View Single Post
Eski 06-02-2010, 18:15   #27
epsody
Ağaç Dostu
 
Giriş Tarihi: 04-02-2008
Şehir: istanbul-Gelibolu
Mesajlar: 1,829
Alıntı:
Orijinal Mesaj Sahibi Reytabu Mesajı Göster
Zeytin ağaçlarının ara yapma zamanının yaklaşması, Sn epsody' nin aynı makinadan kullanıp ta memnun olması ve fiyatının da en uygun olması nedeni ile sonunda bir dal öğütücü de ben aldım.

Fotoğrafı aşağıda. Sanırım Sn epsodiy' nin ki ile aynı marka. Fyatı kargo dahil 315 TL ye maloldu.Artık bol bol malçlık dal öğütüp, otunu çapalamaktan bıktığım meyve ve zeytin ağaçlarına malç yapacağım.

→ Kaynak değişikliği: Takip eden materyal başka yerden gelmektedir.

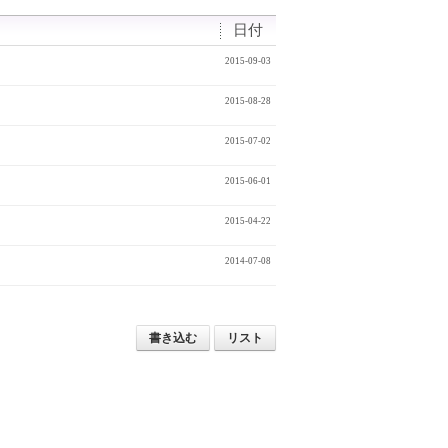
日付
2015-09-03
2015-08-28
2015-07-02
2015-06-01
2015-04-22
2014-07-08
書き込む
リスト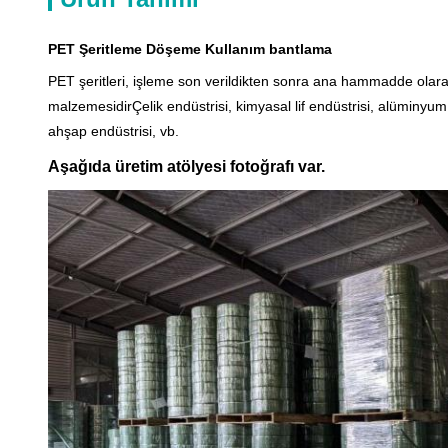
PET Şeritleme Döşeme Kullanım bantlama
PET şeritleri, işleme son verildikten sonra ana hammadde olarak 
malzemesidirÇelik endüstrisi, kimyasal lif endüstrisi, alüminyum in
ahşap endüstrisi, vb.
Aşağıda üretim atölyesi fotoğrafı var.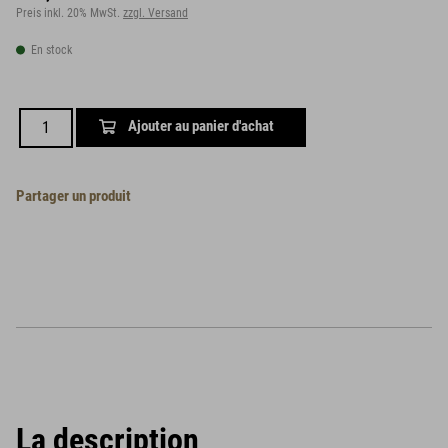
Preis inkl. 20% MwSt.
zzgl. Versand
En stock
Ajouter au panier d'achat
Partager un produit
La description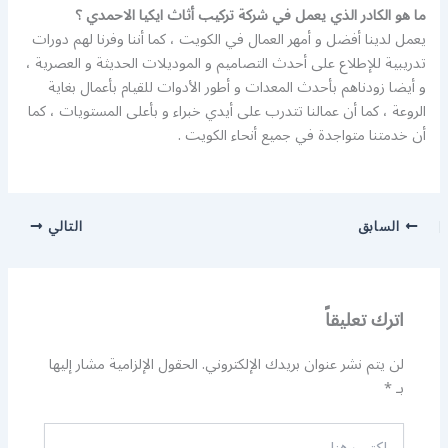
ما هو الكادر الذي يعمل في شركة تركيب أثاث ايكيا الاحمدي ؟
يعمل لدينا أفضل و أمهر العمال في الكويت ، كما أننا وفرنا لهم دورات
تدريبية للإطلاع على أحدث التصاميم و الموديلات الحديثة و العصرية ،
و أيضا زودناهم بأحدث المعدات و أطور الأدوات للقيام بأعمال بغاية
الروعة ، كما أن عمالنا تتدرب على أيدي خبراء و بأعلى المستويات ، كما
أن خدمتنا متواجدة في جميع أنحاء الكويت .
السابق
التالي
اترك تعليقاً
لن يتم نشر عنوان بريدك الإلكتروني.
الحقول الإلزامية مشار إليها
بـ
*
اكتب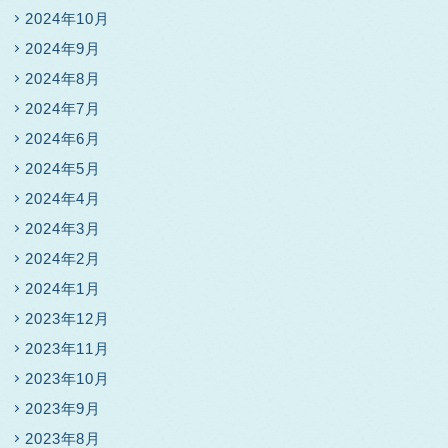
2024年10月
2024年9月
2024年8月
2024年7月
2024年6月
2024年5月
2024年4月
2024年3月
2024年2月
2024年1月
2023年12月
2023年11月
2023年10月
2023年9月
2023年8月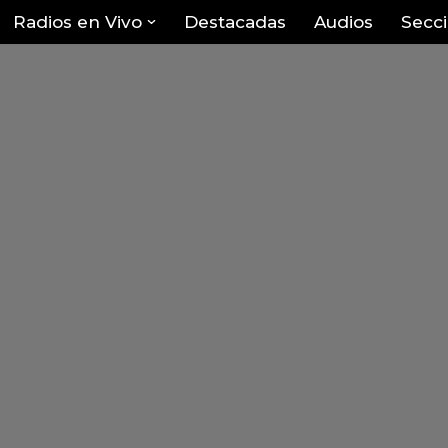
Radios en Vivo
Destacadas
Audios
Secc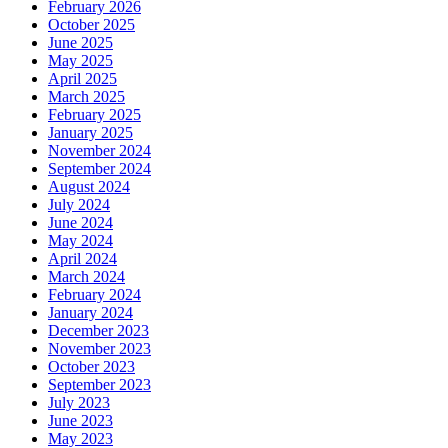
February 2026
October 2025
June 2025
May 2025
April 2025
March 2025
February 2025
January 2025
November 2024
September 2024
August 2024
July 2024
June 2024
May 2024
April 2024
March 2024
February 2024
January 2024
December 2023
November 2023
October 2023
September 2023
July 2023
June 2023
May 2023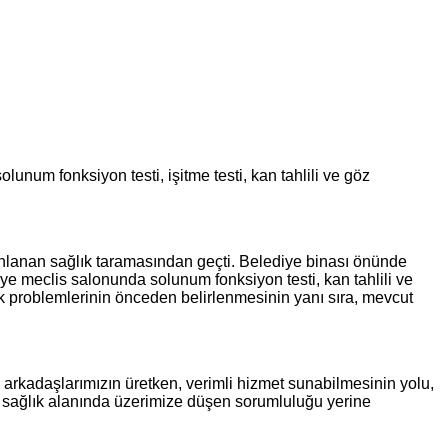
num fonksiyon testi, işitme testi, kan tahlili ve göz
anlanan sağlık taramasından geçti. Belediye binası önünde
e meclis salonunda solunum fonksiyon testi, kan tahlili ve
lık problemlerinin önceden belirlenmesinin yanı sıra, mevcut
arkadaşlarımızın üretken, verimli hizmet sunabilmesinin yolu,
de sağlık alanında üzerimize düşen sorumluluğu yerine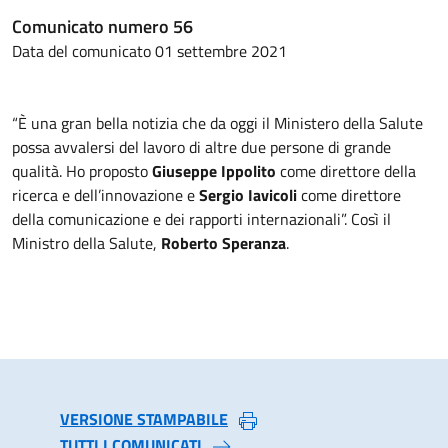
Comunicato numero 56
Data del comunicato 01 settembre 2021
“È una gran bella notizia che da oggi il Ministero della Salute
possa avvalersi del lavoro di altre due persone di grande
qualità. Ho proposto
Giuseppe Ippolito
come direttore della
ricerca e dell’innovazione e
Sergio Iavicoli
come direttore
della comunicazione e dei rapporti internazionali”. Così il
Ministro della Salute,
Roberto Speranza
.
VERSIONE STAMPABILE
TUTTI I COMUNICATI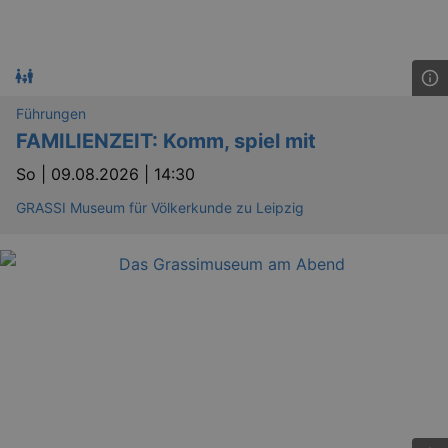
Führungen
FAMILIENZEIT: Komm, spiel mit
So |
09.08.2026 | 14:30
GRASSI Museum für Völkerkunde zu Leipzig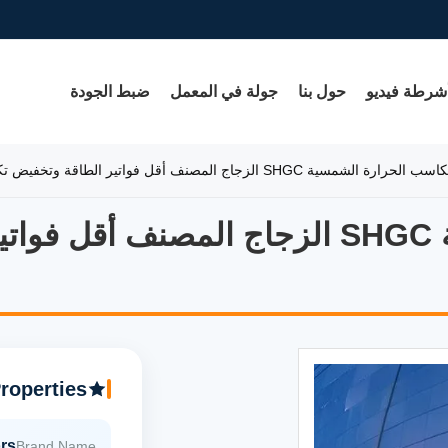
شرطة فيديو
حول بنا
جولة في المعمل
ضبط الجودة
SHGC الزجاج المصنف أقل فواتير الطاقة وتخفيض تكاليف الصيانة مع نوع الطلاء منخفض E
معامل مكاسب الحرارة الشمسية SHGC الزجاج 
ض E
roperties
rs
Brand Name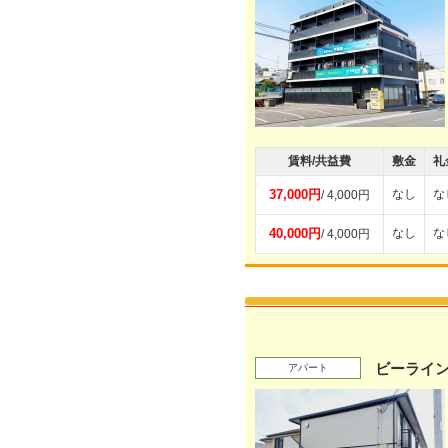
賃料/共益費
敷金
礼
37,000円
なし
な
/ 4,000円
40,000円
なし
な
/ 4,000円
ビーライ
アパート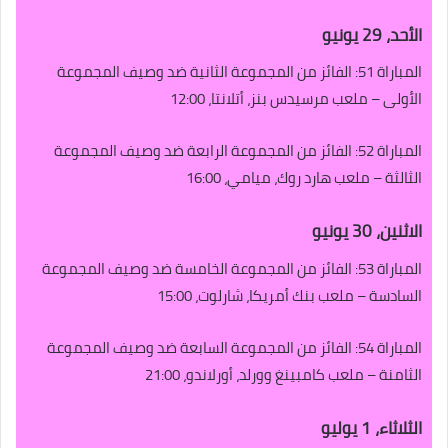
الأحد، 29 يونيو
المباراة 51: الفائز من المجموعة الثانية ضد وصيف المجموعة
الأولى – ملعب مرسيدس بنز، أتلانتا، 12:00
المباراة 52: الفائز من المجموعة الرابعة ضد وصيف المجموعة
الثالثة – ملعب هارد روك، ميامي، 16:00
الاثنين، 30 يونيو
المباراة 53: الفائز من المجموعة الخامسة ضد وصيف المجموعة
السادسة – ملعب بنك أمريكا، شارلوت، 15:00
المباراة 54: الفائز من المجموعة السابعة ضد وصيف المجموعة
الثامنة – ملعب كامبينغ وورلد، أورلاندو، 21:00
الثلاثاء، 1 يوليو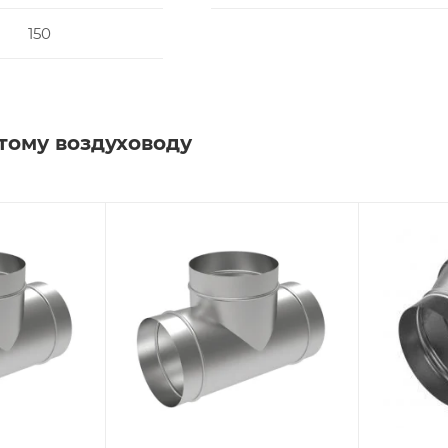
150
тому воздуховоду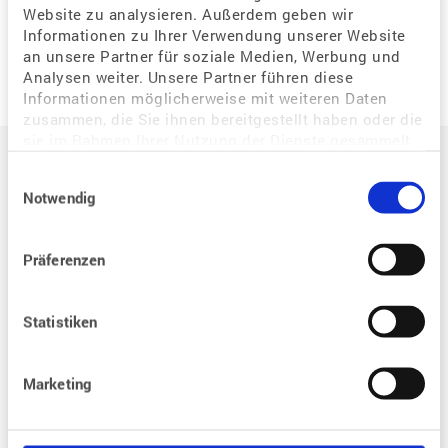
Website zu analysieren. Außerdem geben wir
Neue Frage
Informationen zu Ihrer Verwendung unserer Website
an unsere Partner für soziale Medien, Werbung und
Analysen weiter. Unsere Partner führen diese
Informationen möglicherweise mit weiteren Daten
zusammen, die Sie ihnen bereitgestellt haben oder die
Auf einen Blick
sie im Rahmen Ihrer Nutzung der Dienste gesammelt
haben.
Einwilligungsauswahl
Notwendig
Der Weg zum eigenen Kind
Situation / Diagnostik
Präferenzen
Wie kann assistierte Reproduktion mir helfen?
Welche Bedeutung hat der Zyklus für eine Schwangerschaft?
Statistiken
Warum habe ich Probleme, schwanger zu werden?
Wie kann ich eine Schwangerschaft begünstigen?
Marketing
Wie kann ich als gleichgeschlechtliches Paar schwanger werden?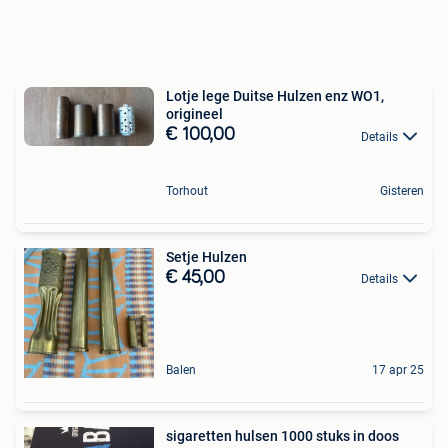
Lotje lege Duitse Hulzen enz WO1,
origineel
€ 100,00
Details
Torhout
Gisteren
Setje Hulzen
€ 45,00
Details
Balen
17 apr 25
sigaretten hulsen 1000 stuks in doos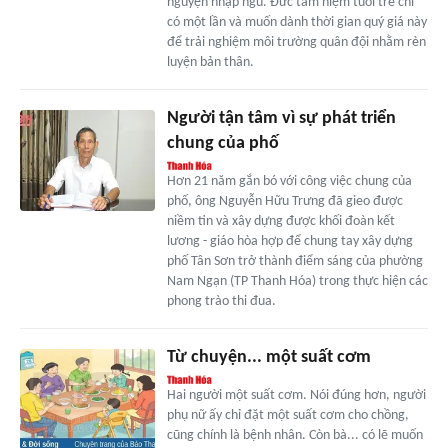
nguyện nhập ngũ. Đức tâm niệm tuổi trẻ chỉ
có một lần và muốn dành thời gian quý giá này
để trải nghiệm môi trường quân đội nhằm rèn
luyện bản thân.
Người tận tâm vì sự phát triển
chung của phố
Hơn 21 năm gắn bó với công việc chung của
phố, ông Nguyễn Hữu Trưng đã gieo được
niềm tin và xây dựng được khối đoàn kết
lương - giáo hòa hợp để chung tay xây dựng
phố Tân Sơn trở thành điểm sáng của phường
Nam Ngạn (TP Thanh Hóa) trong thực hiện các
phong trào thi đua.
Từ chuyện... một suất cơm
Hai người một suất cơm. Nói đúng hơn, người
phụ nữ ấy chỉ đặt một suất cơm cho chồng,
cũng chính là bệnh nhân. Còn bà... có lẽ muốn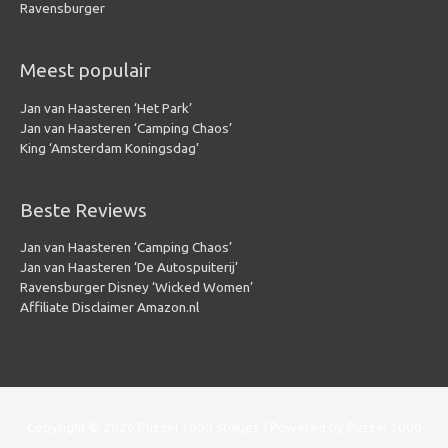
Ravensburger
Meest populair
Jan van Haasteren ‘Het Park’
Jan van Haasteren ‘Camping Chaos’
King ‘Amsterdam Koningsdag’
Beste Reviews
Jan van Haasteren ‘Camping Chaos’
Jan van Haasteren ‘De Autospuiterij’
Ravensburger Disney ‘Wicked Women’
Affiliate Disclaimer Amazon.nl
Copyright © 2026
Puzzel 1000 stukjes
| Powered by
Puzzel 1000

Bu arada malç ve kompost ustası Sn Epsody ye bir sorum olacak:


Saygılarımla
Arkadaşım Reytabu;Dal öğütüçü makinası almışsın, inan ki kendime aldığım sevinci tekrar yaşadım desem yalan olmaz, arkadaşım bu makinanın önemini bu başlıkta ve ilgili konularda anlatmaktan usanmadım, lakin benim bu anlatımlarıma ancak sizin gibi bir duyarlı arkadaşların samimi bir yaklaşımla bu dal üğtücünün önemini anlaması yeterli paylaşımlar gösteremediğimizin bir nişanesi olarak yeterli anlaşılamadı kanısına vardım.

Arkadaşım senin bu yaklaşımına elbet benimde samimi paylaşımlar gösterek sana gereken bilgileri hatta benim araştırmalarımda güncel olan bilgileride aktarmaktan zevk alacağım.

Sayın Reytabu, Öğütülen dal ve yapraklar toprağa serildikleri zaman toprak bakterileri tarafından işlenmeye başlarken, bu organik atıklar havadaki oksijeni alarak oksidasyonla küfler mantarlar ürüyerek bütün bu atıkları parçalamaya minerilizayona tabi tutarken etraflarındaki ve yakınlarda bulunan diğer bitkilerede bulaşarak aynı işlemi onlarada uygulamak isterler.

Sonuçta ot tohumları oksidasyonla çimlenme özelliğini yitirken ağacın gövdesinde de çürümeler yapabilirler, o sebepten ötürü malç malzememizi ağcımızın gövdesine değmiyecek şekilde özenli sermek zorundayız.

Şimdi gelelim sizin can alıcı sorunuzdaki ayrıntılarını açıklamaya, genelde ağaçlar gelişimlerini sürdürürken beslenmeleri sırasında bünyelerine alamaddıklarını toksin olarak yapraklarında ve gövde ve dallarındaki belli hücrelerde toplarlar, bu hücreler genelde koful denmektedir, yani bunlar bitkinin dışında bir hücre yapısına sahip bir oluşumları vardır, sonuçta yapraklar dökülmelerinin sebebi burada yatmaktadır, gövdelerindeki kabukların yapılarıda aynı özelliktedir.

Yani bunlar bir nevi kanserleşmiş hücreler olarak atılmaya yatkın malzemelerdir. toksin deposudurlar, bitki tarafından kurunamazlar dış etkilerden çok çabuk etkilenirler, malçın oksidasyonuna dayanamazlar, hatta bu toksinlerin diğer mantar ve küflere destek olacak beslenimler sunarak ağaç gövdesinde hastalıklara sebebiyet verebilrler.

Yeri gelmişken hatırlatmada yarar görüyorum her ağacın yaprağı kendi toprağına düşünce toksin olduğundan toprak yorgunluğu yaratmaktadır, yeşil bitkiler içindeki malçın etkisinin zarar yapmama düşüncesinide açıklamış oluyorum.

Şimdi size güncel olan malç yapımıyla ilgili bilgilerimi aktarmak istiyorum,malç malzememizi kapalı bir ortamda fermantasyona tabi tutarak malçın etkilerini karesi oranında artttımış oluruz, fermantasyon işlemin etkin olan mikro organizmalarla başlatırsak ozaman malçın etkileri çok daha fazla artarak mucizevi sonuçlara ulaşabiliriz.

Bu mucizenin ip uçlarından bahsedersek, ağaçlarımız kök bölgelerinden maksimum besin alacak bir toprak yapısına kavuşacaktır, zararlı hastalık yapıcı unsurlar olmıyacak herşey bitkinin beslemesine uygun gelişme gösterecek, sonuçta sürdürelebilir tarımın kuralları işliyerek maksimum verim alınacaktır.